We are trying to construct a more inclusive society. We are going
We are trying to construct a more inclusive society. We are going to make a country in which no one is left out.
Hear, O child of tomorrow, the noble words of Franklin Delano Roosevelt: “We are trying to construct a more inclusive society. We are going to make a country in which no one is left out.” These words were spoken in an age of trial, when the earth shook under the weight of economic despair and the storms of war. Yet in the midst of fear and division, Roosevelt cast his vision not only upon survival, but upon renewal. He dreamed of a nation built not for the few, but for the many; not for the privileged, but for all who called it home.
To say “inclusive society” is to declare a revolution of spirit. For through the centuries, nations have too often been built on the exclusion of the weak, the silencing of the poor, the neglect of the marginalized. But Roosevelt, carrying the burdens of his people through the Great Depression, saw that true strength could not rest upon the shoulders of the few. Only by lifting all together could the nation endure. In this lay the heart of his New Deal: a promise that the outcast, the hungry, the unemployed, and the forgotten would not be abandoned to despair.

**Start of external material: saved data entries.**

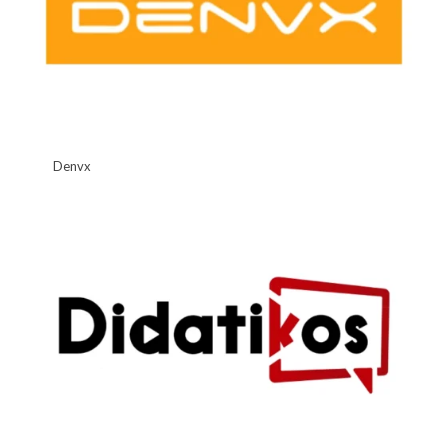
Denvx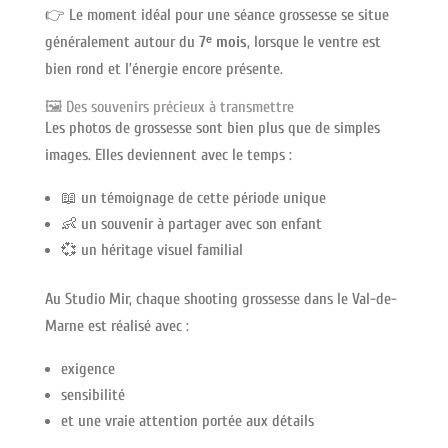
👉 Le moment idéal pour une séance grossesse se situe
généralement autour du
7ᵉ mois
, lorsque le ventre est
bien rond et l’énergie encore présente.
🖼️ Des souvenirs précieux à transmettre
Les photos de grossesse sont bien plus que de simples
images. Elles deviennent avec le temps :
📖 un témoignage de cette période unique
👶 un souvenir à partager avec son enfant
💞 un héritage visuel familial
Au Studio Mir, chaque shooting grossesse dans le Val-de-
Marne est réalisé avec :
exigence
sensibilité
et une vraie attention portée aux détails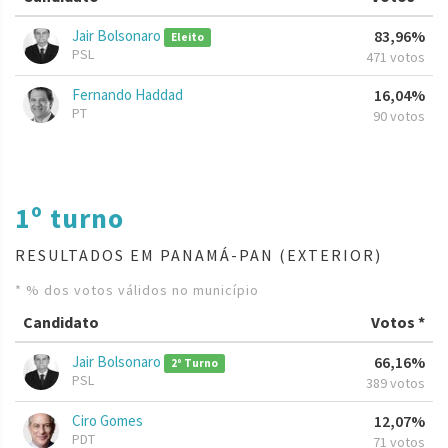
Jair Bolsonaro
83,96%
Eleito
PSL
471 votos
Fernando Haddad
16,04%
PT
90 votos
1º turno
RESULTADOS EM PANAMÁ-PAN (EXTERIOR)
* % dos votos válidos no município
Candidato
Votos *
Jair Bolsonaro
66,16%
2º Turno
PSL
389 votos
Ciro Gomes
12,07%
PDT
71 votos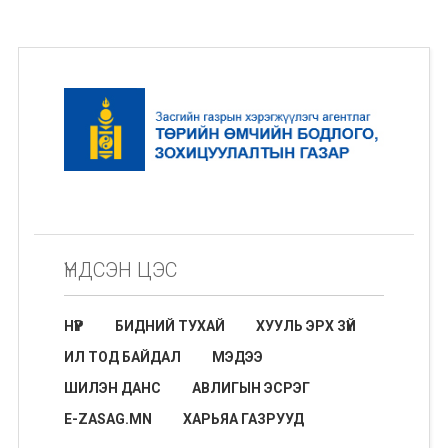
ҮНДСЭН ЦЭС
НҮҮР
БИДНИЙ ТУХАЙ
ХУУЛЬ ЭРХ ЗҮЙ
ИЛ ТОД БАЙДАЛ
МЭДЭЭ
ШИЛЭН ДАНС
АВЛИГЫН ЭСРЭГ
E-ZASAG.MN
ХАРЬЯА ГАЗРУУД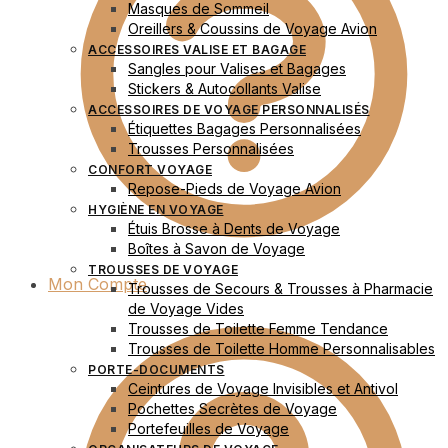
Masques de Sommeil
Oreillers & Coussins de Voyage Avion
ACCESSOIRES VALISE ET BAGAGE
Sangles pour Valises et Bagages
Stickers & Autocollants Valise
ACCESSOIRES DE VOYAGE PERSONNALISÉS
Étiquettes Bagages Personnalisées
Trousses Personnalisées
CONFORT VOYAGE
Repose-Pieds de Voyage Avion
HYGIÈNE EN VOYAGE
Étuis Brosse à Dents de Voyage
Boîtes à Savon de Voyage
TROUSSES DE VOYAGE
Mon Compte
Trousses de Secours & Trousses à Pharmacie
de Voyage Vides
Trousses de Toilette Femme Tendance
Trousses de Toilette Homme Personnalisables
PORTE-DOCUMENTS
Ceintures de Voyage Invisibles et Antivol
Pochettes Secrètes de Voyage
Portefeuilles de Voyage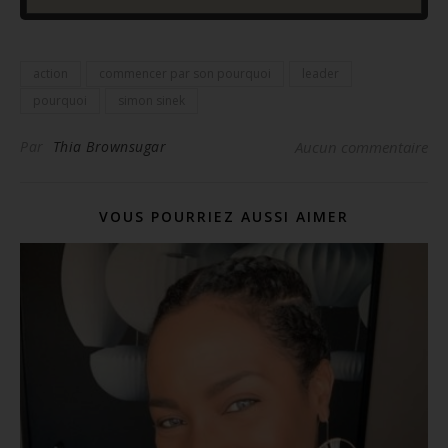
action
commencer par son pourquoi
leader
pourquoi
simon sinek
Par
Thia Brownsugar
Aucun commentaire
VOUS POURRIEZ AUSSI AIMER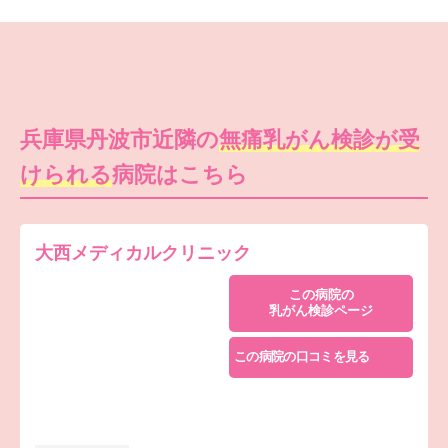
兵庫県丹波市近隣の
無痛乳がん検診が受
けられる
病院はこちら
大西メディカルクリニック
この病院の
乳がん検診ページ
この病院の口コミを見る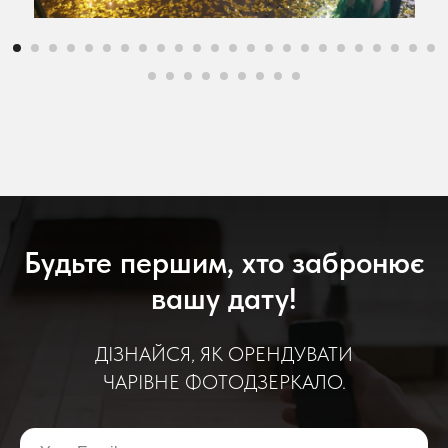
Будьте першим, хто забронює
вашу дату!
ДІЗНАЙСЯ, ЯК ОРЕНДУВАТИ
ЧАРІВНЕ ФОТОДЗЕРКАЛО.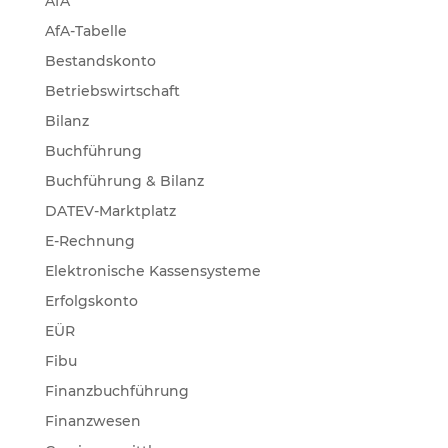
AfA
AfA-Tabelle
Bestandskonto
Betriebswirtschaft
Bilanz
Buchführung
Buchführung & Bilanz
DATEV-Marktplatz
E-Rechnung
Elektronische Kassensysteme
Erfolgskonto
EÜR
Fibu
Finanzbuchführung
Finanzwesen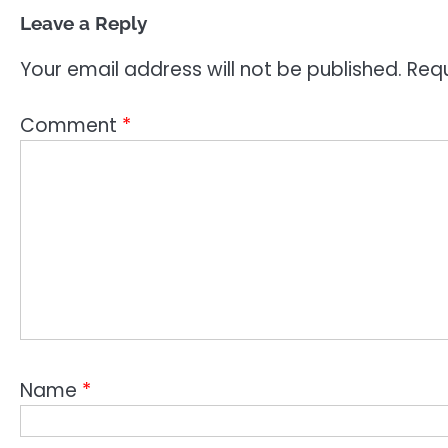
Leave a Reply
Your email address will not be published.
Requ
Comment
*
Name
*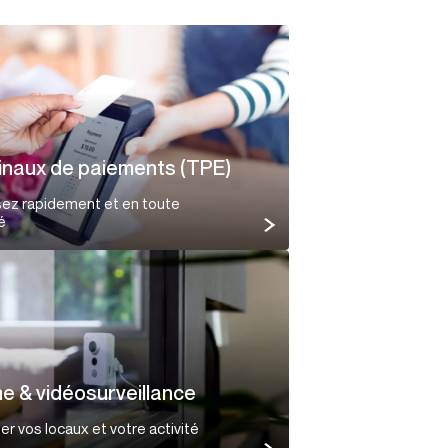
inaux de paiements (TPE)
sez rapidement et en toute
é
e & vidéosurveillance
er vos locaux et votre activité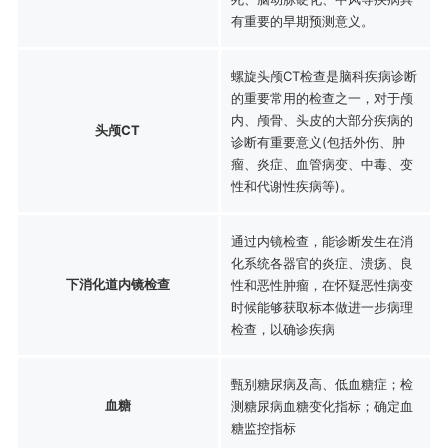
有重要的早期预测意义。
螺旋头颅CT检查是脑科疾病诊断
的重要常用的检查之一，对于颅
内、颅骨、头皮的大部分疾病的
头颅CT
诊断有重要意义(包括外伤、肿
瘤、炎症、血管病变、中毒、变
性和代谢性疾病等)。
通过内镜检查，能诊断发生在消
化系统各器官的炎症、溃疡、良
下消化道内镜检查
性和恶性肿瘤，在怀疑恶性病变
时候能够获取标本做进一步病理
检查，以确诊疾病
甄别糖尿病及高、低血糖症；检
血糖
测糖尿病血糖变化指标；确定血
糖监控指标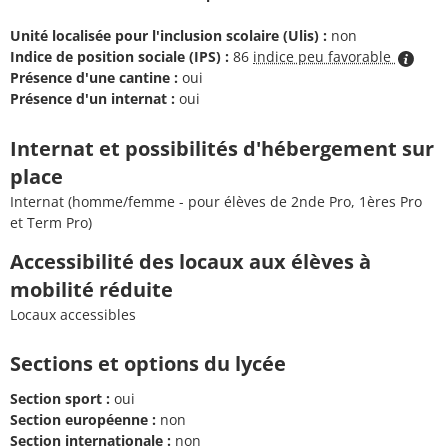
Unité localisée pour l'inclusion scolaire (Ulis) :
non
Indice de position sociale (IPS) :
86
indice peu favorable
Présence d'une cantine :
oui
Présence d'un internat :
oui
Internat et possibilités d'hébergement sur
place
Internat (homme/femme - pour élèves de 2nde Pro, 1ères Pro
et Term Pro)
Accessibilité des locaux aux élèves à
mobilité réduite
Locaux accessibles
Sections et options du lycée
Section sport :
oui
Section européenne :
non
Section internationale :
non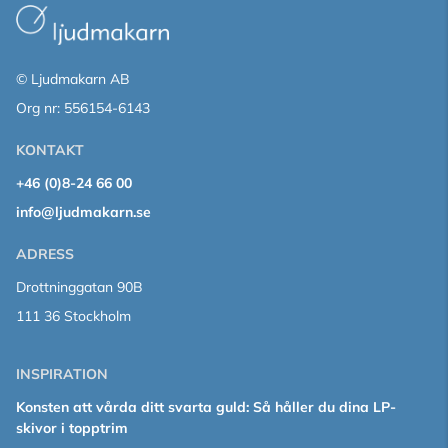
© Ljudmakarn AB
Org nr: 556154-6143
KONTAKT
+46 (0)8-24 66 00
info@ljudmakarn.se
ADRESS
Drottninggatan 90B
111 36 Stockholm
INSPIRATION
Konsten att vårda ditt svarta guld: Så håller du dina LP-
skivor i topptrim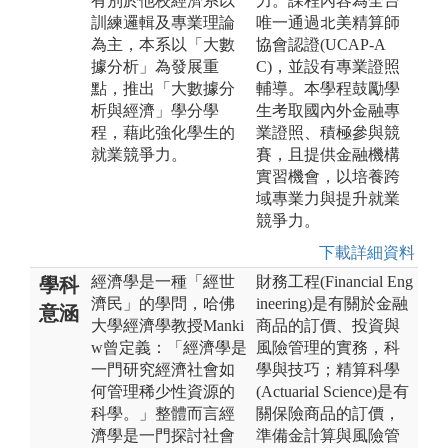
有別於他校經濟系以
力。課程內容為全台
訓練邏輯及專業理論
唯一通過北美精算師
為主，本系以「大數
協會認證(UCAP-A
據分析」為發展重
C)，並設有專業證照
點，推出「大數據分
輔導。本學程鼓勵學
析與經濟」學分學
生考取國內外金融專
程，藉此強化學生的
業證照、積極參與競
就業競爭力。
賽，且提供金融機構
實習機會，以培養跨
域專業力與提升就業
競爭力。
下載詳細資料
經濟學是一種「經世
財務工程(Financial Eng
學科
濟民」的學問，哈佛
ineering)是有關於金融
意涵
大學經濟學教授Manki
商品的訂價、投資與
w曾定義：「經濟學是
風險管理的實務，科
一門研究經濟社會如
學與技巧；精算科學
何管理稀少性資源的
(Actuarial Science)是有
科學。」整體而言經
關保險商品的訂價，
濟學是一門探討社會
準備金計算與風險管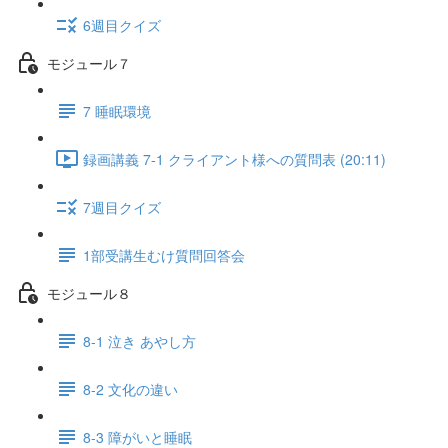
6週目クイズ
モジュール７
7 睡眠環境
録画講義 7-1 クライアント様への質問表 (20:11)
7週目クイズ
1部受講生むけ質問回答会
モジュール８
8-1 泣き あやし方
8-2 文化の違い
8-3 障がいと睡眠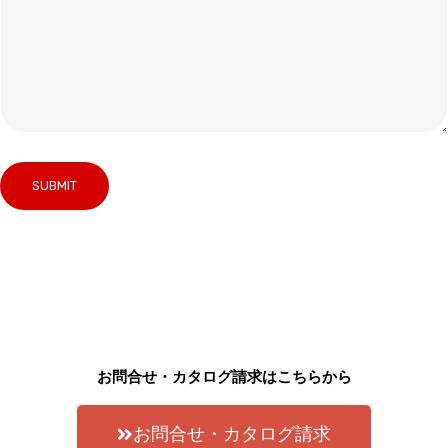
お問合せ・カタログ請求はこちらから
お問合せ・カタログ請求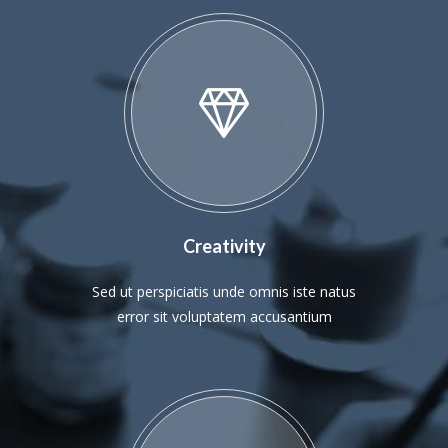
Creativity
Sed ut perspiciatis unde omnis iste natus
error sit voluptatem accusantium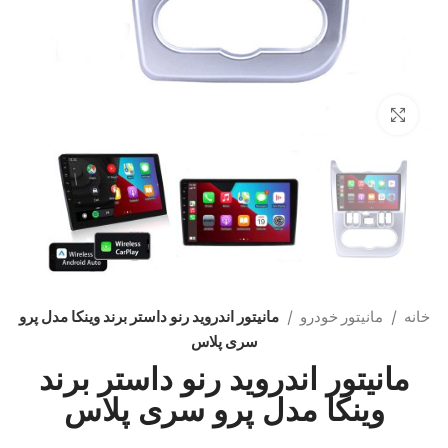
بزرگنمایی تصویر
خانه
مانیتور خودرو
مانیتور اندروید رنو داستر برند وینکا مدل پرو
سری پلاس
مانیتور اندروید رنو داستر برند
وینکا مدل پرو سری پلاس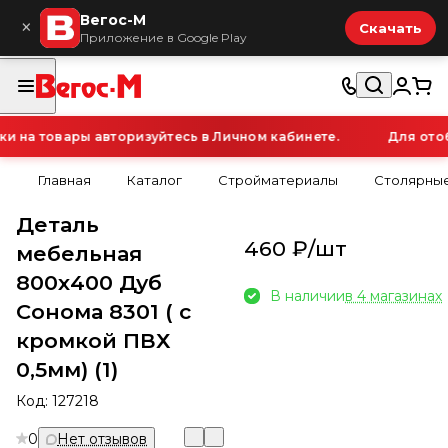
Вегос-М
×
Скачать
Приложение в Google Play
на товары авторизуйтесь в Личном кабинете.
Для отобр
Главная
Каталог
Стройматериалы
Столярные
Деталь
460 ₽/
шт
мебельная
800х400 Дуб
В наличии
в 4 магазинах
Сонома 8301 ( с
кромкой ПВХ
0,5мм) (1)
Код:
127218
0
Нет отзывов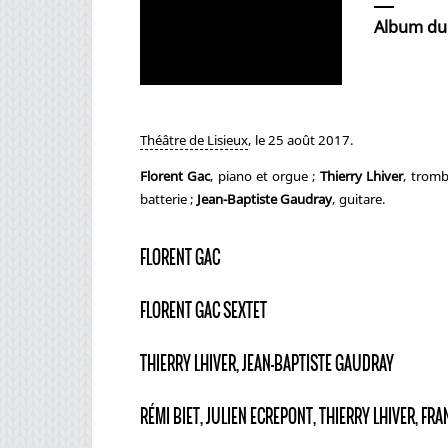
Album du 
Théâtre de Lisieux
, le 25 août 2017.
Florent Gac
, piano et orgue ;
Thierry Lhiver
, trom
batterie ;
Jean-Baptiste Gaudray
, guitare.
FLORENT GAC
FLORENT GAC SEXTET
THIERRY LHIVER, JEAN-BAPTISTE GAUDRAY
RÉMI BIET, JULIEN ECREPONT, THIERRY LHIVER, F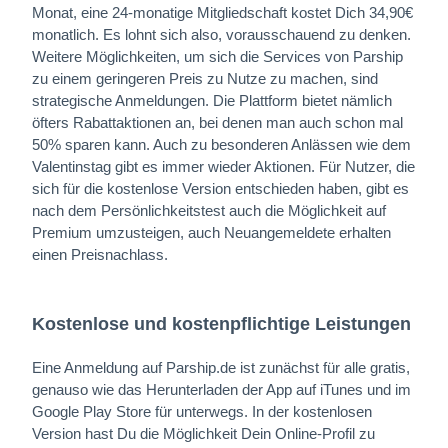
Monat, eine 24-monatige Mitgliedschaft kostet Dich 34,90€
monatlich. Es lohnt sich also, vorausschauend zu denken.
Weitere Möglichkeiten, um sich die Services von Parship
zu einem geringeren Preis zu Nutze zu machen, sind
strategische Anmeldungen. Die Plattform bietet nämlich
öfters Rabattaktionen an, bei denen man auch schon mal
50% sparen kann. Auch zu besonderen Anlässen wie dem
Valentinstag gibt es immer wieder Aktionen. Für Nutzer, die
sich für die kostenlose Version entschieden haben, gibt es
nach dem Persönlichkeitstest auch die Möglichkeit auf
Premium umzusteigen, auch Neuangemeldete erhalten
einen Preisnachlass.
Kostenlose und kostenpflichtige Leistungen
Eine Anmeldung auf Parship.de ist zunächst für alle gratis,
genauso wie das Herunterladen der App auf iTunes und im
Google Play Store für unterwegs. In der kostenlosen
Version hast Du die Möglichkeit Dein Online-Profil zu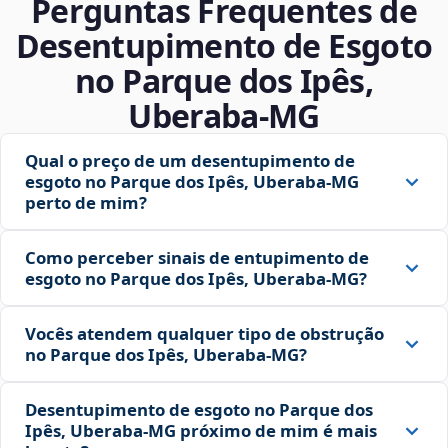
Perguntas Frequentes de
Desentupimento de Esgoto
no Parque dos Ipês,
Uberaba‑MG
Qual o preço de um desentupimento de
esgoto no Parque dos Ipês, Uberaba‑MG
perto de mim?
Como perceber sinais de entupimento de
esgoto no Parque dos Ipês, Uberaba‑MG?
Vocês atendem qualquer tipo de obstrução
no Parque dos Ipês, Uberaba‑MG?
Desentupimento de esgoto no Parque dos
Ipês, Uberaba‑MG próximo de mim é mais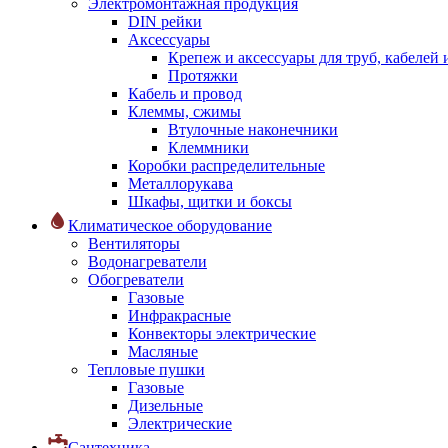
Электромонтажная продукция
DIN рейки
Аксессуары
Крепеж и аксессуары для труб, кабелей
Протяжки
Кабель и провод
Клеммы, сжимы
Втулочные наконечники
Клеммники
Коробки распределительные
Металлорукава
Шкафы, щитки и боксы
Климатическое оборудование
Вентиляторы
Водонагреватели
Обогреватели
Газовые
Инфракрасные
Конвекторы электрические
Масляные
Тепловые пушки
Газовые
Дизельные
Электрические
Сантехника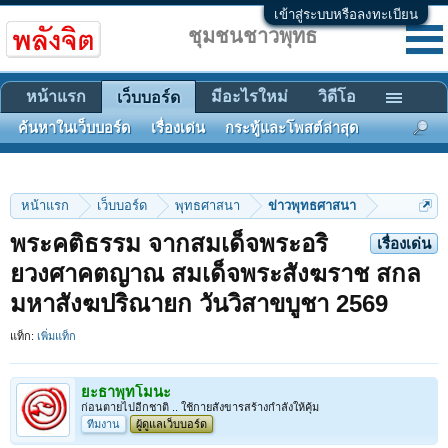
เข้าสู่ระบบหรือลงทะเบียน
ชุมชนชาวพุทธ
หน้าแรก
มีอะไรใหม่
วิดีโอ
เว็บบอร์ด
ค้นหาในเว็บบอร์ด
เรื่องเด่น
กระทู้และโพสต์ล่าสุด
หน้าแรก
เว็บบอร์ด
พุทธศาสนา
ข่าวพุทธศาสนา
พระคติธรรม จากสมเด็จพระอริ
เรื่องเด่น
ยวงศาคตญาณ สมเด็จพระสังฆราช สกล
มหาสังฆปริณายก วันวิสาขบูชา 2569
แท็ก:
เพิ่มแท็ก
ยะธาพุทโมนะ
ก่อนตายไปอีกชาติ .. ใช้กายสังขารสร้างกำลังให้คุ้ม
ทีมงาน
ผู้ดูแลเว็บบอร์ด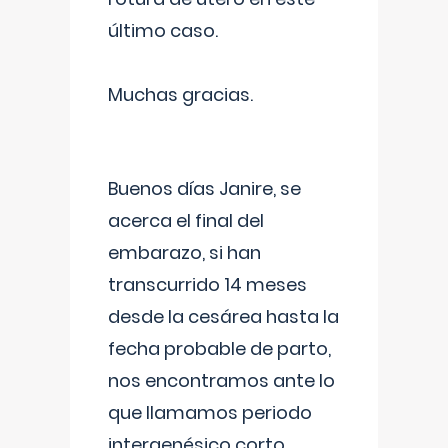
último caso.
Muchas gracias.
Buenos días Janire, se
acerca el final del
embarazo, si han
transcurrido 14 meses
desde la cesárea hasta la
fecha probable de parto,
nos encontramos ante lo
que llamamos periodo
intergenésico corto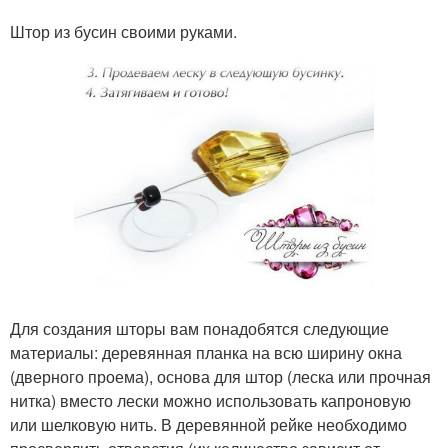
Штор из бусин своими руками.
Для создания шторы вам понадобятся следующие
материалы: деревянная планка на всю ширину окна
(дверного проема), основа для штор (леска или прочная
нитка) вместо лески можно использовать капроновую
или шелковую нить. В деревянной рейке необходимо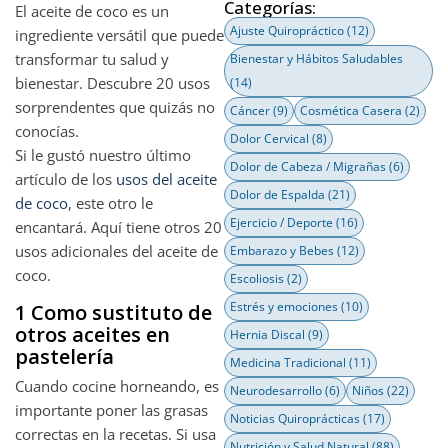
Categorías:
El aceite de coco es un
Ajuste Quiropráctico
(12)
ingrediente versátil que puede
transformar tu salud y
Bienestar y Hábitos Saludables
bienestar. Descubre 20 usos
(14)
sorprendentes que quizás no
Cáncer
(9)
Cosmética Casera
(2)
conocías.
Dolor Cervical
(8)
Si le gustó nuestro último
Dolor de Cabeza / Migrañas
(6)
artículo de los
usos del aceite
Dolor de Espalda
(21)
de coco
, este otro le
Ejercicio / Deporte
(16)
encantará. Aquí tiene otros 20
usos adicionales del aceite de
Embarazo y Bebes
(12)
coco.
Escoliosis
(2)
Estrés y emociones
(10)
1 Como sustituto de
otros aceites en
Hernia Discal
(9)
pastelería
Medicina Tradicional
(11)
Cuando cocine horneando, es
Neurodesarrollo
(6)
Niños
(22)
importante poner las grasas
Noticias Quiroprácticas
(17)
correctas en la recetas. Si usa
Nutrición y Salud Natural
(88)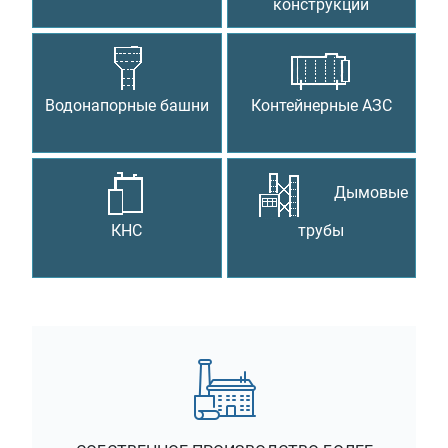
конструкции
Водонапорные башни
Контейнерные АЗС
Дымовые
КНС
трубы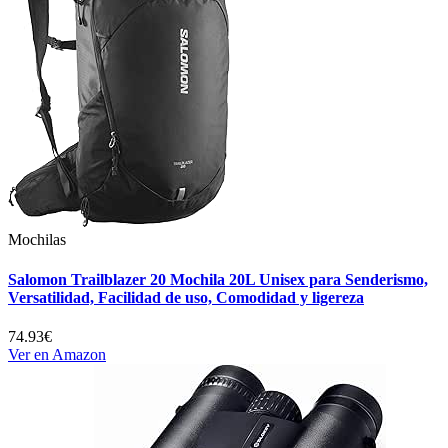
Mochilas
Salomon Trailblazer 20 Mochila 20L Unisex para Senderismo,
Versatilidad, Facilidad de uso, Comodidad y ligereza
74.93€
Ver en Amazon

Consider the years of the Great Depression, when breadlines stretched across city streets and families shivered in homes without heat. Factories lay silent, and men and women who had once labored proudly now stood idle, stripped of dignity. In such an hour, it would have been easy for leaders to say, “Save the strong, and let the weak perish.” Yet Roosevelt chose the harder path. Through programs of relief, reform, and public works, he sought to weave every citizen into the fabric of recovery. He said to the nation: no one shall be left out.
And this vision did not end with economics. When the fires of the Second World War engulfed the globe, Roosevelt spoke again of a world where freedom would belong to all peoples, not just the victors. In his famous “Four Freedoms” speech, he proclaimed freedom of speech, freedom of worship, freedom from want, and freedom from fear as the rights of every human soul. His dream of inclusivity stretched beyond America’s borders, reaching toward a future where the dignity of all men and women would be honored.
Yet let us not be deceived: to build an inclusive society is no easy task. Resistance rises like a shadow against it. Prejudice, greed, and fear ever seek to divide. Even in Roosevelt’s time, not all were included—racial injustice lingered, and many voices remained unheard. But his words call us not to complacency but to labor. They remind us that the work of inclusion is never finished; it is the lifelong task of every generation to widen the circle, to extend the hand, to break down the barriers that cast others out.
The lesson is clear: a society that abandons some of its people will, in the end, abandon itself. The chain is only as strong as its weakest link; the nation only as enduring as its most vulnerable citizen. To live by Roosevelt’s wisdom is to measure progress not by the riches of the powerful, but by the dignity of the least among us.
So I say to you, O listener: if you would build a nation worthy of honor, take up this charge. Seek out the excluded, defend the forgotten, raise up the voiceless. In your work, in your community, in your daily life, make room for all. For when no one is left out, when the circle of belonging encompasses every soul, then truly shall society be strong, radiant, and unshakable across the ages.